Sunday, May 12, 2013

Hurricane Song blog post

                 My class recently finished the inspiring book, Hurricane Song by Paul Volponi. The book is about a boy living in New Orleans during Hurricane Katrina. The boy's name is Miles, and he recently moved to Louisiana to live with his father, a jazz musician. Miles was not interested in Jazz, and believed that his father loved his instruments more than him. When the hurricane hits Miles, his father and a few of his father's very good friends and fellow jazz musicians are forced into The Superdome, a football stadium, with many other people of low income.
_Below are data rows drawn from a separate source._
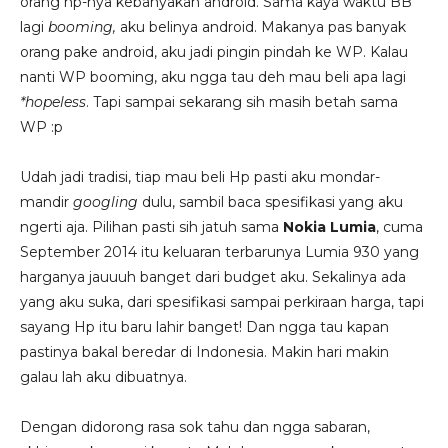
orang hp-nya kebanyakan android. Sama kaya waktu BB
lagi
booming,
aku belinya android. Makanya pas banyak
orang pake android, aku jadi pingin pindah ke WP. Kalau
nanti WP booming, aku ngga tau deh mau beli apa lagi
*hopeless
. Tapi sampai sekarang sih masih betah sama
WP :p
Udah jadi tradisi, tiap mau beli Hp pasti aku mondar-
mandir
googling
dulu, sambil baca spesifikasi yang aku
ngerti aja. Pilihan pasti sih jatuh sama
Nokia Lumia
, cuma
September 2014 itu keluaran terbarunya Lumia 930 yang
harganya jauuuh banget dari budget aku. Sekalinya ada
yang aku suka, dari spesifikasi sampai perkiraan harga, tapi
sayang Hp itu baru lahir banget! Dan ngga tau kapan
pastinya bakal beredar di Indonesia. Makin hari makin
galau lah aku dibuatnya.
Dengan didorong rasa sok tahu dan ngga sabaran,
They are forced into awful conditions for a couple days, but by the way the book is written, it makes the reader feel like it was  a couple months.
Miles and his father were able to live through deaths, injury, sickness, and so much violence. I believe Miles and his dad were able to live through that because of the music; even though Miles resented it at first.


               At the beginning of hurricane song, Miles asked for football gear for his birthday, something he really wanted and specifically asked for.  Instead he got a drum. In the superdome, he played the that drum, and used it more than any football gear would have. When someone died they played. When gangs were setting fires they played. They brought peoples' hopes up when they were tired and defeated, hungry, thirsty and fatigued. When a man named Cyrus commited suicide they played- together, always together, with Pop (Mile's father) on his horn and Miles on the drum. When Miles and Pop escaped the dome and swam through the floods to Pop's old jazz club, they played. I believe that all of the music kept them going, surviving. I think that if they didn't have that hope, they wouldn't have escaped the dome, and they would have endured much more torture. I'm not saying if you play jazz BOOM your life will get better, but in this scenario, they wouldn't have lived without it.



              All in all, this concludes that Miles and Pop in Hurricane Song survived the storm through music, and hope, all while giving people hope around them, when they had none.

1 comment:

  1. Wow nice job. i like how you related it to the drum, most people related their relationship to the horn. Nice retell and detail.
    what the heck, i like all of it!